State forecasts show additional money but slowing economy

GOP budget leaders Rep. Jeff Thompson, left, and Sen. Ryan Mishler, recap the revenue and economic forecasts in advance of the 2023 legislative session. photo by Whitney Downard/Indiana Capital Chronicle.
By Whitney Downard
Indiana Capital Chronicle

INDIANAPOLIS — Indiana’s days of exponential economic growth and revenues exceeding forecasts may soon be over, according to newly updated forecasts presented before the State Budget Committee Thursday.

The good news from the presentation is that lawmakers will have roughly an additional $1.6 billion to spend when they draft a new two-year state budget

But GOP leaders warn that the amount won’t cover requested agency projects and capital needs. And an economic forecast predicted a mild recession will begin in the first quarter.

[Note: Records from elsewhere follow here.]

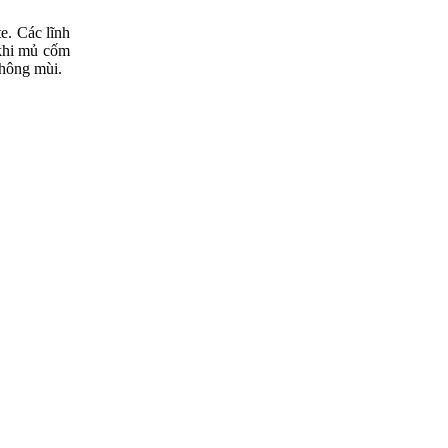
e. Các lĩnh
 khi mủ cốm
không mùi.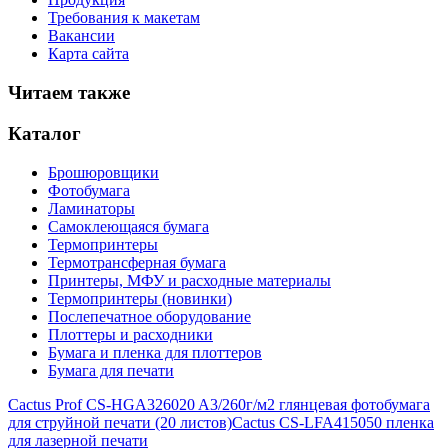
Требования к макетам
Вакансии
Карта сайта
Читаем также
Каталог
Брошюровщики
Фотобумага
Ламинаторы
Самоклеющаяся бумага
Термопринтеры
Термотрансферная бумага
Принтеры, МФУ и расходные материалы
Термопринтеры (новинки)
Послепечатное оборудование
Плоттеры и расходники
Бумага и пленка для плоттеров
Бумага для печати
Cactus Prof CS-HGA326020 A3/260г/м2 глянцевая фотобумага
для струйной печати (20 листов)
Cactus CS-LFA415050 пленка
для лазерной печати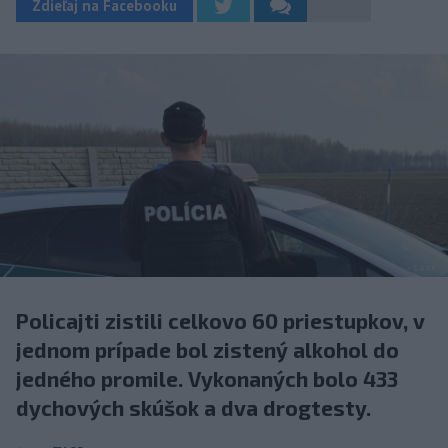
Zdieľaj na Facebooku
Policajti zistili celkovo 60 priestupkov, v
jednom prípade bol zistený alkohol do
jedného promile. Vykonaných bolo 433
dychových skúšok a dva drogtesty.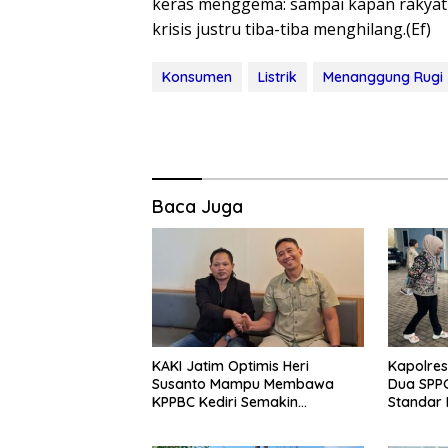
keras menggema: sampai kapan rakyat
krisis justru tiba-tiba menghilang.(Ef)
Konsumen
Listrik
Menanggung Rugi
Baca Juga
KAKI Jatim Optimis Heri
Kapolres
Susanto Mampu Membawa
Dua SPPG
KPPBC Kediri Semakin
Standar 
Berintegritas
Pengelol
Optimal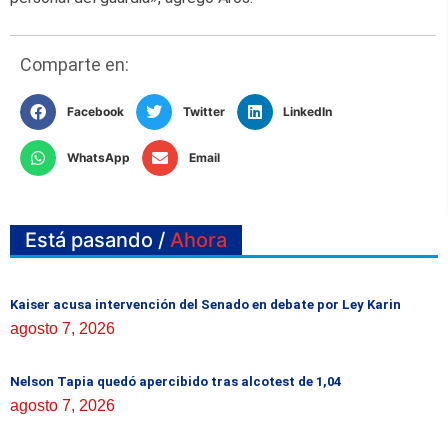
Comparte en:
Facebook
Twitter
LinkedIn
WhatsApp
Email
Está pasando /
Ahora
Kaiser acusa intervención del Senado en debate por Ley Karin
agosto 7, 2026
Nelson Tapia quedó apercibido tras alcotest de 1,04
agosto 7, 2026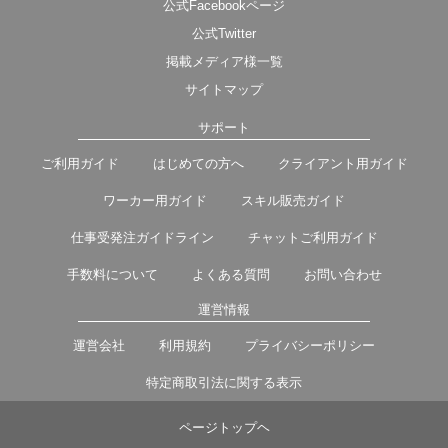
公式Facebookページ
公式Twitter
掲載メディア様一覧
サイトマップ
サポート
ご利用ガイド
はじめての方へ
クライアント用ガイド
ワーカー用ガイド
スキル販売ガイド
仕事受発注ガイドライン
チャットご利用ガイド
手数料について
よくある質問
お問い合わせ
運営情報
運営会社
利用規約
プライバシーポリシー
特定商取引法に関する表示
ページトップヘ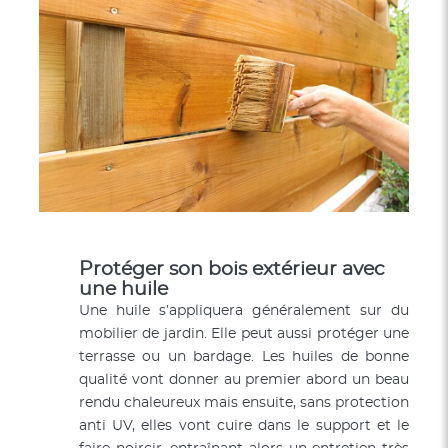
Protéger son bois extérieur avec
une huile
Une huile s’appliquera généralement sur du
mobilier de jardin. Elle peut aussi protéger une
terrasse ou un bardage. Les huiles de bonne
qualité vont donner au premier abord un beau
rendu chaleureux mais ensuite, sans protection
anti UV, elles vont cuire dans le support et le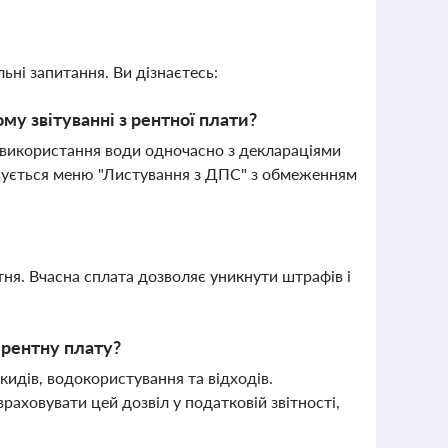
ьні запитання. Ви дізнаєтесь:
у звітуванні з рентної плати?
о використання води одночасно з деклараціями
овується меню "Листування з ДПС" з обмеженням
тня. Вчасна сплата дозволяє уникнути штрафів і
 рентну плату?
кидів, водокористування та відходів.
раховувати цей дозвіл у податковій звітності,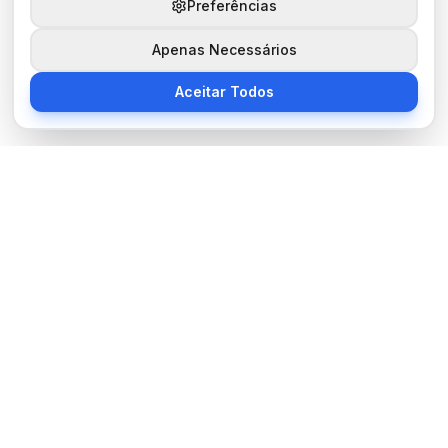
Preferências
Apenas Necessários
Aceitar Todos
Sobre Nós
BocaNoticias é seu portal de notícias moderno, trazendo as
últimas informações de tecnologia, esportes, cultura e mundo.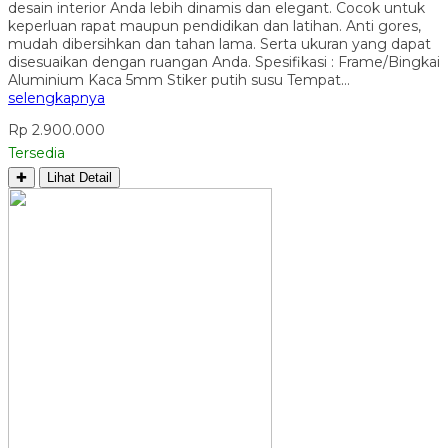
desain interior Anda lebih dinamis dan elegant. Cocok untuk
keperluan rapat maupun pendidikan dan latihan. Anti gores,
mudah dibersihkan dan tahan lama. Serta ukuran yang dapat
disesuaikan dengan ruangan Anda. Spesifikasi : Frame/Bingkai
Aluminium Kaca 5mm Stiker putih susu Tempat…
selengkapnya
Rp 2.900.000
Tersedia
✚
Lihat Detail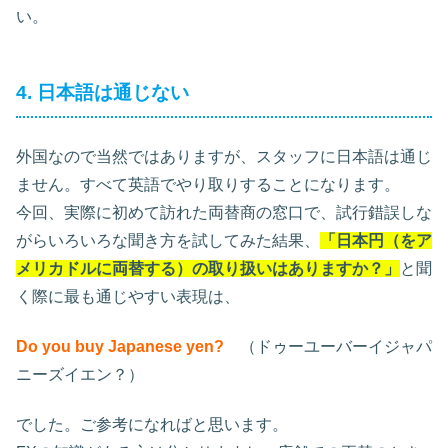
い。
4. 日本語は通じない
外国なので当然ではありますが、スタッフに日本語は通じ
ません。すべて英語でやり取りすることになります。
今回、実際に初めて訪れた両替商の窓口で、試行錯誤しな
がらいろいろな聞き方を試してみた結果、
「日本円（をア
メリカドルに両替する）の取り扱いはありますか？」
と聞
く際に最も通じやすい表現は、
Do you buy Japanese yen?
（ドゥーユーバーイジャパ
ニーズイエン？）
でした。ご参考になればと思います。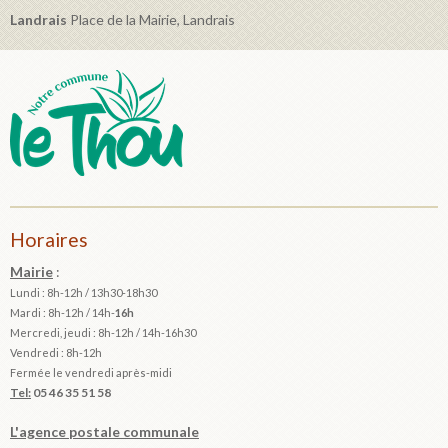
Landrais
Place de la Mairie, Landrais
Horaires
Mairie
:
Lundi : 8h-12h / 13h30-18h30
Mardi :
8h-12h / 14h-
16h
Mercredi, jeudi : 8h-12h / 14h-16h30
Vendredi : 8h-12h
Fermée le vendredi après-midi
Tel:
05 46 35 51 58
L'agence postale communale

“I think we need to be very cautious as we move forward,” said Bremen Republican Sen. Ryan Mishler, chairman of the Senate Appropriations Committee.

Enhanced federal funding in 2021 and 2022 designed to plug pandemic-related budget holes enabled states like Indiana to invest elsewhere, which legislators chose to partly spend on economic development grants and capital improvement projects. But 2022’s inflation rates caused those project budgets to soar, increasing the building of a northwestern prison in Westville from $400 million to $1.2 billion, for example.

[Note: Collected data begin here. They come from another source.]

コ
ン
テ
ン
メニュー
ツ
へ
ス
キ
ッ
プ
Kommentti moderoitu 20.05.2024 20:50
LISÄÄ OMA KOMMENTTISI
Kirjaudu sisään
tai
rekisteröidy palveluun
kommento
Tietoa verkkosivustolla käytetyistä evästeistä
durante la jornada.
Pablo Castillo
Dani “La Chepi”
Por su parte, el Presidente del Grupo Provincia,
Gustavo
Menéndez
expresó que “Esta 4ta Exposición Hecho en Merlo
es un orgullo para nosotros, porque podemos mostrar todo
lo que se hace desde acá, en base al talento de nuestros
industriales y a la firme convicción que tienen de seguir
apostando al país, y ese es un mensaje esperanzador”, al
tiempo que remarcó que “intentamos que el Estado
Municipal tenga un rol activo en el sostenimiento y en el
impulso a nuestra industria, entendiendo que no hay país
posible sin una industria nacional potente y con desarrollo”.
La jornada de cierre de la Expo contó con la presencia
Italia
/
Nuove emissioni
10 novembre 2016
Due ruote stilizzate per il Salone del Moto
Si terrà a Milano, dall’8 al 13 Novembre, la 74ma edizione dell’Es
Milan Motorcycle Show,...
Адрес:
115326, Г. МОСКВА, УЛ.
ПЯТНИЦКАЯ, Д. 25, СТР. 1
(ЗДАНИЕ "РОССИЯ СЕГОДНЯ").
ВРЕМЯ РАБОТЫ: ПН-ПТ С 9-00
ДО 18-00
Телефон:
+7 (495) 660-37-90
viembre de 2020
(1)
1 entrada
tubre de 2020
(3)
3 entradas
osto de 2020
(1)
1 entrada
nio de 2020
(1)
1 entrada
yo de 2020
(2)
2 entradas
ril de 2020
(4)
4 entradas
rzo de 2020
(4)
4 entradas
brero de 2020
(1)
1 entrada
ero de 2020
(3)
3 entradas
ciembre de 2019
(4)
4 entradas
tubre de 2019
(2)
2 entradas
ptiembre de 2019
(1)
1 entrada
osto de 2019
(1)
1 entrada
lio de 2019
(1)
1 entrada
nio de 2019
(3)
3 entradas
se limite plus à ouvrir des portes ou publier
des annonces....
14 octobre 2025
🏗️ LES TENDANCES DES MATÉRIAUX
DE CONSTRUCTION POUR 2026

Inflation also pushed state revenues higher as consumers continued buying goods and services, which padded the state’s tax collections.

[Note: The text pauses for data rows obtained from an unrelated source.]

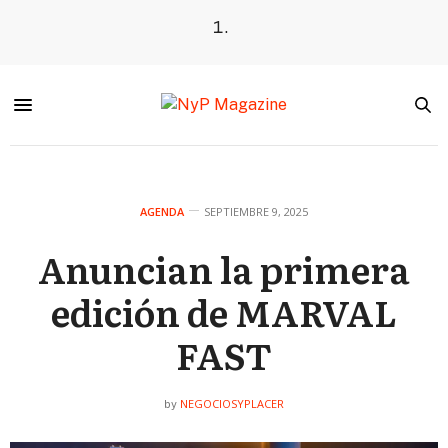
AGENDA
SEPTIEMBRE 9, 2025
Anuncian la primera
edición de MARVAL
FAST
NEGOCIOSYPLACER
by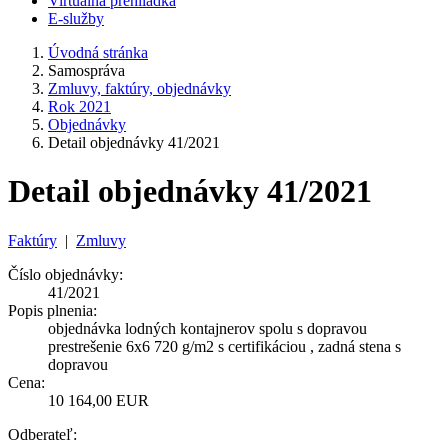
Virtuálna prehliadka
E-služby
Úvodná stránka
Samospráva
Zmluvy, faktúry, objednávky
Rok 2021
Objednávky
Detail objednávky 41/2021
Detail objednávky 41/2021
Faktúry
|
Zmluvy
Číslo objednávky:
41/2021
Popis plnenia:
objednávka lodných kontajnerov spolu s dopravou
prestrešenie 6x6 720 g/m2 s certifikáciou , zadná stena s
dopravou
Cena:
10 164,00 EUR
Odberateľ: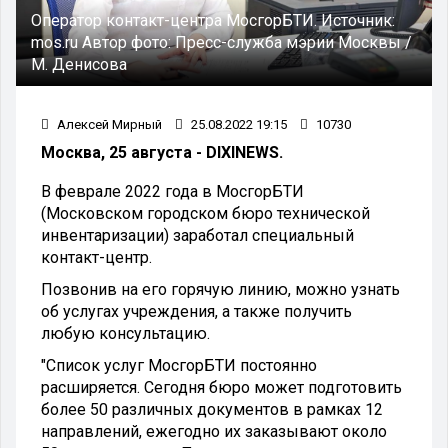
Оператор контакт-центра МосгорБТИ.
Источник:
mos.ru
Автор фото:
Пресс-служба мэрии Москвы /
М. Денисова
Алексей Мирный
25.08.2022 19:15
10730
Москва, 25 августа - DIXINEWS.
В феврале 2022 года в МосгорБТИ
(Московском городском бюро технической
инвентаризации) заработал специальный
контакт-центр.
Позвонив на его горячую линию, можно узнать
об услугах учреждения, а также получить
любую консультацию.
"Список услуг МосгорБТИ постоянно
расширяется. Сегодня бюро может подготовить
более 50 различных документов в рамках 12
направлений, ежегодно их заказывают около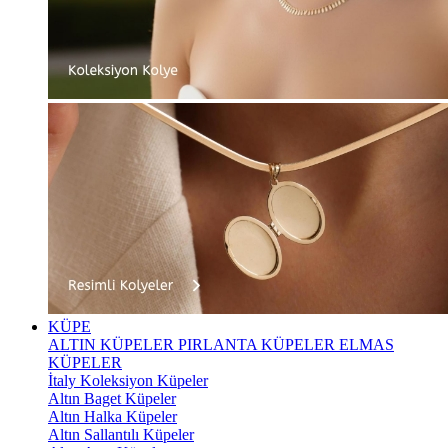
KÜPE
ALTIN KÜPELER
PIRLANTA KÜPELER
ELMAS
KÜPELER
İtaly Koleksiyon Küpeler
Altın Baget Küpeler
Altın Halka Küpeler
Altın Sallantılı Küpeler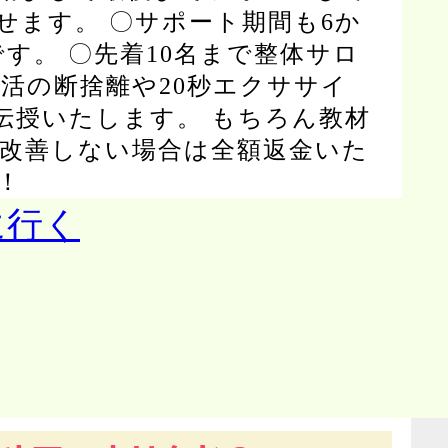
せます。 〇サポート期間も6か
す。 〇先着10名まで整体サロ
活の断捨離や20秒エクササイ
伝授いたします。 もちろん教材
改善しない場合は全額返金いた
！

Mishler said these cost overruns meant budget writers will start the process $1 billion behind even before considering special agency requests and an increase to the K-12 tuition support formula, higher education and Medicaid.

Agency asks over two weeks totaled more than $700 million, Mishler said, including state employee compensation increases. In December 2020, a 1% increase in the tuition support formula – which doesn’t guarantee a 1% increase to each school district due to enrollment declines – would cost the state roughly $75 million per year.